THE PRIEST VISITS JEHANNA’S HOME
As chill autumn nights passed, the ringing continued, and Jehanna would lie awake in the darkness, listening to the clear, sweet tolling of the bells while her husband and young son slept. She would listen and remember the priest’s words about the reasons which made the ringing necessary, but she could never surmise what they might be.
That day in the church while they sat eating their meager breakfast of bread and hard cheese, the priest told her many things about Orgham the Unseen. He told her much of the church’s history and why he’d come to Reine to cater to the villagers there, but nothing about the Rites or why he rang the bells. So it was, lying beside her husband among the warm blankets, Jehanna could think only of the strange priest in his lonesome vigil within the church.

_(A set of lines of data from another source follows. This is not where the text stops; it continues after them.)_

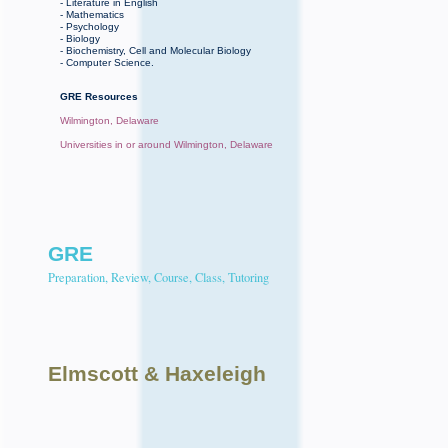
- Literature in English
- Mathematics
- Psychology
- Biology
- Biochemistry, Cell and Molecular Biology
- Computer Science.
GRE Resources
Wilmington, Delaware
Universities in or around Wilmington, Delaware
GRE
Preparation, Review, Course, Class, Tutoring
Elmscott
& Haxeleigh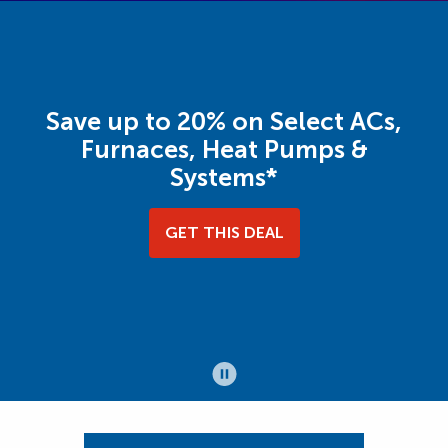
Save up to 20% on Select ACs,
Furnaces, Heat Pumps &
Systems*
GET THIS DEAL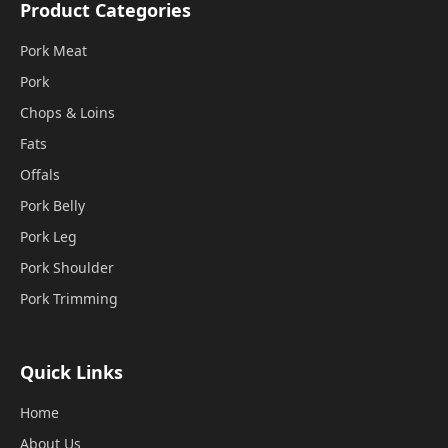
Product Categories
Pork Meat
Pork
Chops & Loins
Fats
Offals
Pork Belly
Pork Leg
Pork Shoulder
Pork Trimming
Quick Links
Home
About Us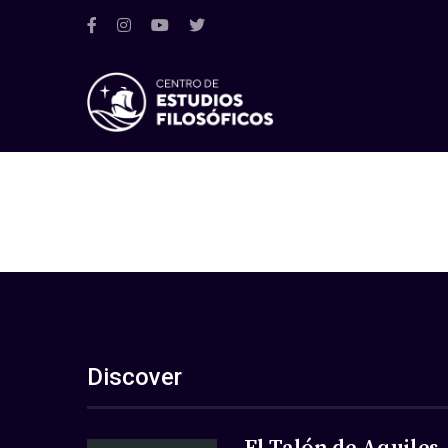
Discover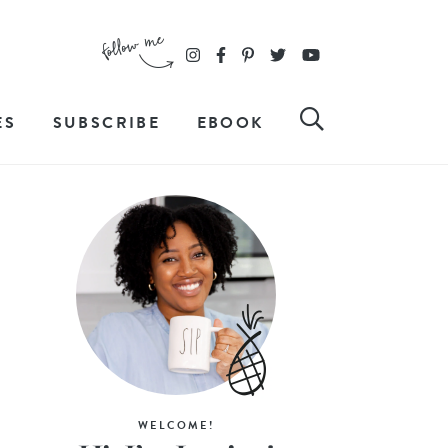
ES
SUBSCRIBE
EBOOK
WELCOME!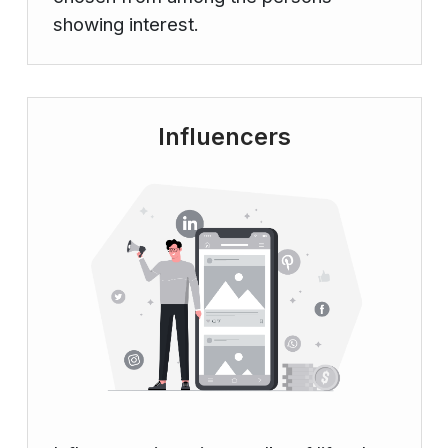
showing interest.
Influencers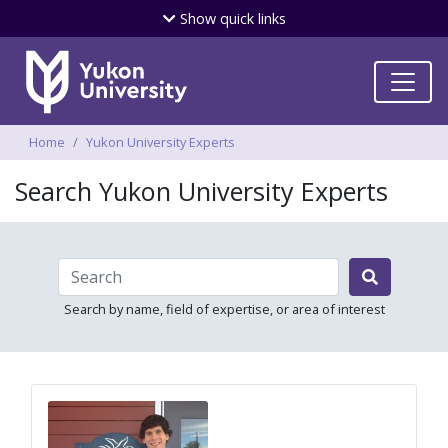
Skip
Show
quick links
to
main
content
Breadcrumbs
Home
Yukon University Experts
Search Yukon University Experts

Search by name, field of expertise, or area of interest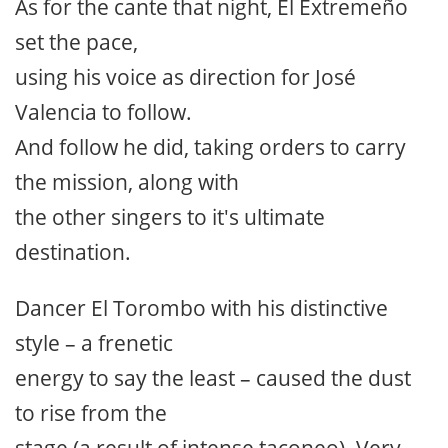
As for the cante that night, El Extremeño
set the pace,
using his voice as direction for José
Valencia to follow.
And follow he did, taking orders to carry
the mission, along with
the other singers to it's ultimate
destination.
Dancer El Torombo with his distinctive
style – a frenetic
energy to say the least – caused the dust
to rise from the
stage (a result of intense taconeo). Very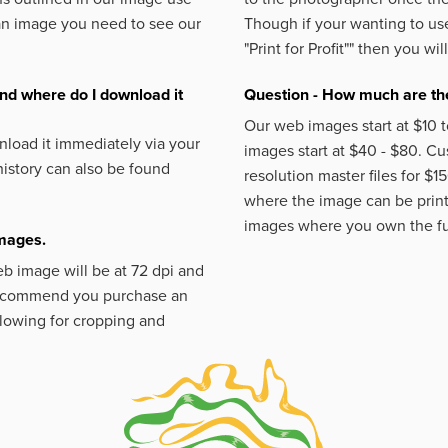
an image you need to see our
Though if your wanting to use
"Print for Profit""
then you will
nd where do I download it
Question - How much are the
Our web images start at $10 t
load it immediately via your
images start at $40 - $80. C
istory can also be found
resolution master files for $1
where the image can be printe
images where you own the fu
images.
eb image will be at 72 dpi and
 recommend you purchase an
llowing for cropping and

Before first light each morning, Jehanna was up and about her chores, making simple fare for her husband to take with him as he filled his nets and their bellies with the bounty of the Eastern Sea. She would school her child while she brought water from the communal well, tidied the house, mended nets, or gathered growing things in the hills beyond the village. Sometimes she chatted with the other fisher-wives of the village of Reine while her son and the other children played – but always in the days following her visit to the stone church, it seemed a weariness she could not shake walked with her.
From time to time, Jehanna would see the priest of Orgham in the narrow streets of the village, visiting the sick and the elderly, distributing gifts of charity to the poor, or preaching the statutes and admonitions of the Unseen God. If her path happened to cross with his, though they never spoke directly one to the other, Jehanna and the priest would exchange kind smiles or simple nods of the head before quietly moving on.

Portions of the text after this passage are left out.